A Battle-Tested Way to Structure React Projects
Learn how to structure your React projects with a focus on scalability, maintainability, and team collaboration.
Published: 03 Mar, 2025
In large-scale React projects, I structure components with a focus on scalability, maintainability, and team collaboration. Here’s my battle-tested approach:
Atomic Design + Feature-Based Hybrid Structure
src/
├── core/ # Global system components
│ ├── design-system/ # Atomic design implementation
│ │ ├── atoms/
│ │ ├── molecules/
│ │ └── organisms/
│ ├── providers/ # All context providers
│ ├── hooks/ # Reusable custom hooks
│ └── utils/ # Shared utilities
│
├── features/ # Feature-based modules
│ ├── cart/
│ │ ├── components/ # Feature-specific components
│ │ ├── hooks/ # Feature-specific hooks
│ │ ├── types/ # Feature-specific TS types
│ │ └── index.ts # Clean public API
│ └── user-profile/
│
├── app/ # Main app structure
│ ├── layouts/ # Layout components
│ └── routes/ # Route configuration
│
├── assets/ # Static assets
└── lib/ # Third-party integrations/adapters
Component Categorization Strategy
- Core Components: Reusable UI building blocks (Buttons, Inputs)
- Domain Components: Business logic components (ProductCard, PaymentForm)
- Container Components: State management + data fetching
- Layout Components: Page structure providers
- HOC Components: Cross-cutting concerns (auth, logging)

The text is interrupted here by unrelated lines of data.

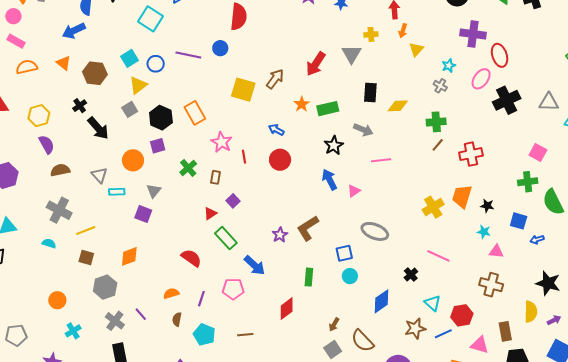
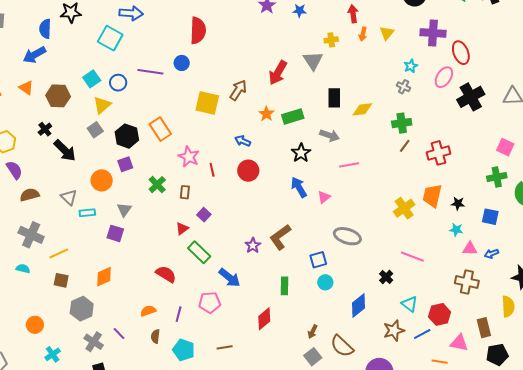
yellow triangle: (416, 49) -> (387, 33), moved
blue arrow: (537, 239) -> (491, 254), moved

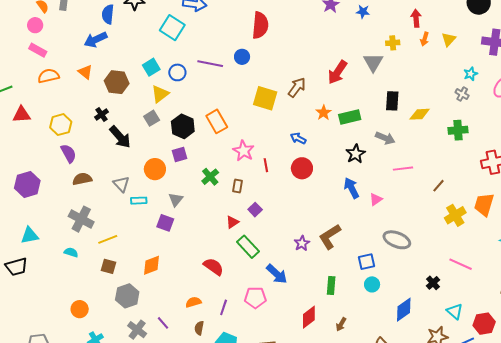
brown line: (405, 146) -> (438, 186), moved
brown arrow: (313, 332) -> (341, 324), moved

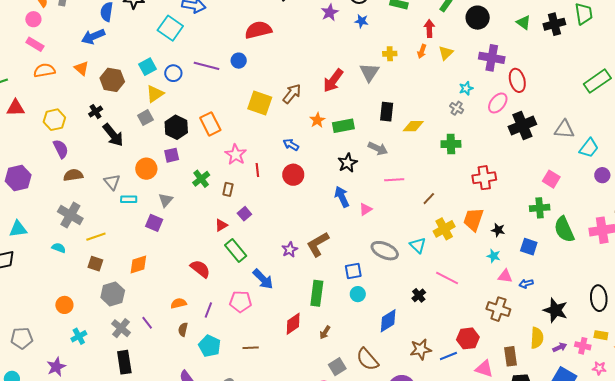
red arrow: (416, 18) -> (429, 29), moved
red semicircle: (260, 25) -> (258, 30), turned -112
green rectangle: (331, 286) -> (317, 293), size x1.4
cyan triangle: (455, 311) -> (418, 245), moved

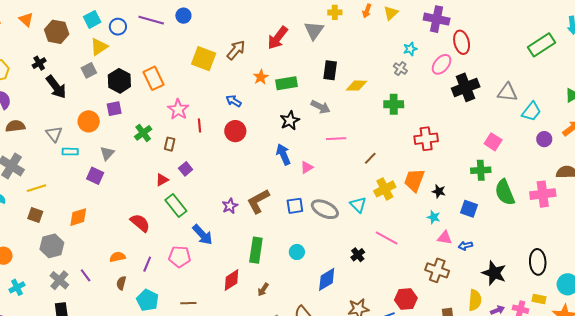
blue square: (353, 271) -> (295, 206), moved

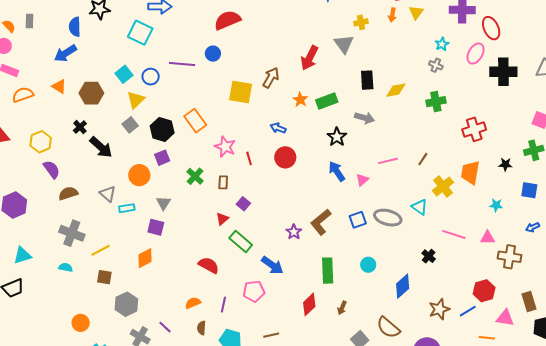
black cross: (466, 87) -> (503, 72), turned 32
pink line: (336, 139) -> (388, 161), moved
black star: (439, 191) -> (505, 164), moved
orange diamond: (78, 217) -> (145, 258), moved
pink triangle: (445, 238) -> (488, 238), moved

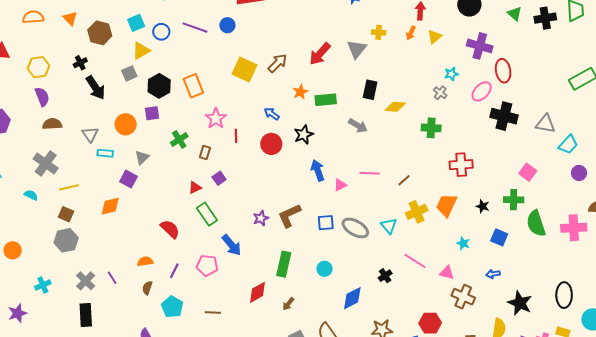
black star: (337, 137) -> (304, 135), moved
gray hexagon: (126, 304) -> (66, 240), moved
orange circle: (81, 323) -> (13, 250), moved

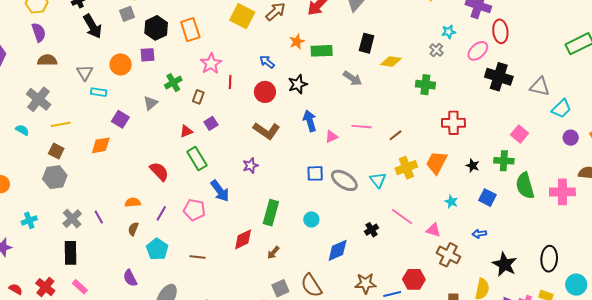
gray triangle: (142, 157) -> (151, 103), moved
brown L-shape: (289, 215) -> (267, 131), moved, turned -124

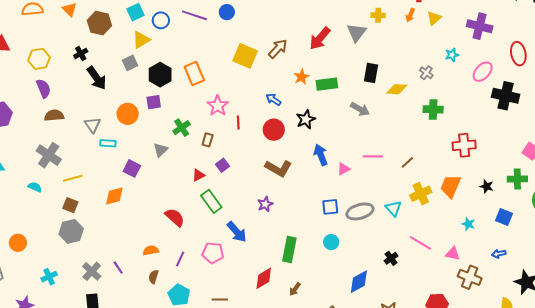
red ellipse: (500, 31) -> (518, 54), moved
gray cross: (436, 50) -> (426, 73), moved
gray ellipse: (344, 180) -> (360, 211), turned -44
cyan circle: (311, 219) -> (331, 242), moved

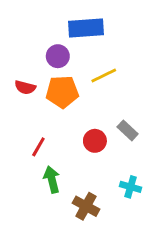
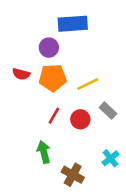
yellow line: (104, 75) -> (88, 84), moved
red line: (38, 147) -> (54, 116), moved
cyan cross: (131, 187) -> (111, 158), turned 36

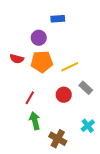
blue rectangle: (73, 24) -> (58, 19), size x0.6
red line: (54, 116) -> (30, 98), moved

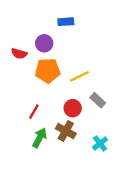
red semicircle: (17, 59) -> (19, 54), moved
green arrow: (35, 121) -> (40, 138), turned 42
brown cross: (58, 139) -> (66, 131), moved

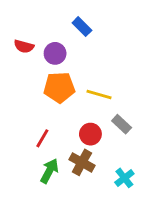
blue rectangle: (66, 22) -> (82, 27), turned 49
red semicircle: (19, 54) -> (24, 46), moved
yellow line: (79, 76) -> (99, 94), turned 42

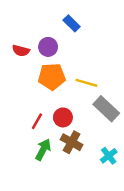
red semicircle: (24, 46) -> (21, 51), moved
gray rectangle: (122, 124) -> (106, 109), size x1.5
red circle: (90, 134) -> (63, 117), moved

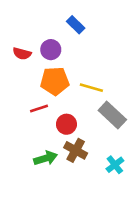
red line: (37, 121) -> (39, 108), moved, turned 42
green arrow: (43, 150) -> (46, 158), turned 45

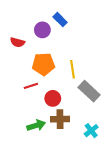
purple circle: (51, 50) -> (42, 30), moved
yellow line: (91, 88) -> (72, 69), turned 66
brown cross: (76, 150) -> (60, 119), turned -30

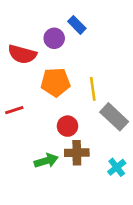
red semicircle: (17, 42) -> (22, 54), size x1.5
red line: (31, 86) -> (14, 110), moved

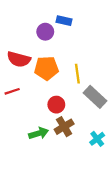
blue rectangle: (77, 25) -> (64, 21), turned -32
red semicircle: (22, 54) -> (19, 59), moved
brown cross: (77, 153) -> (64, 127), turned -30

Strict Component Contracts
// ComponentName.tsx
interface ComponentNameProps {
variant: "primary" | "secondary";
children: React.ReactNode;
/** @default false */
disabled?: boolean;
}
export const ComponentName = ({
variant = "primary",
children,
disabled = false,
}: ComponentNameProps) => {
// Component implementation
};
State Management Hierarchy
- Local State: useState/useReducer for UI state
- Component Group State: Context API for medium-scoped state
- Global State: Jotai for app-wide state
- Server State: TanStack Query for async data
Performance Architecture
- Code splitting at route level with
React.lazy()
- Memoization strategy:
React.memo
for component memoizationuseMemo
for expensive calculationsuseCallback
for stable function references
- Virtualization for large lists (react-virtual)
Testing Strategy
- Unit Tests: Jest + Testing Library (75% coverage minimum)
- Integration Tests: Playwright for critical user flows
- Visual Tests: Chromatic/Storybook for UI consistency
- E2E Tests: Cypress for key business journeys
Documentation System
- Storybook for component documentation
- TypeDoc for TypeScript type documentation
- ADRs (Architectural Decision Records) for major decisions
CONTRIBUTING.md
with component patterns and anti-patterns
Dependency Management
- Internal component library package (@company/ui)
- Dedicated API client layer
- Strict dependency injection pattern:
// Instead of direct imports
import { api } from "core/http";
// Use dependency injection
const MyComponent = ({ httpClient }: { httpClient: HttpClient }) => {
// Component implementation
};
Onboarding Infrastructure
- Component playground environment
- CLI scaffolding tool for new features
- Visual regression testing dashboard
- Interactive architecture diagram (Mermaid/FigJam)
Continuous Refactoring Process
- Bi-weekly tech debt sprints
- Automated code smell detection (SonarQube)
- TypeScript strict mode enforcement
- Deprecation policy for legacy components
Conclusion
This structure has proven effective across multiple enterprise React codebases (100k+ LOC). The key is maintaining strict boundaries between layers while allowing flexibility within feature modules. We enforce this architecture through:
ESLint import/export rules CI pipeline checks Monorepo strategy (when applicable) Automated dependency graph analysis
The goal is to create a system where developers can work in isolation on features while maintaining consistent patterns across the entire application.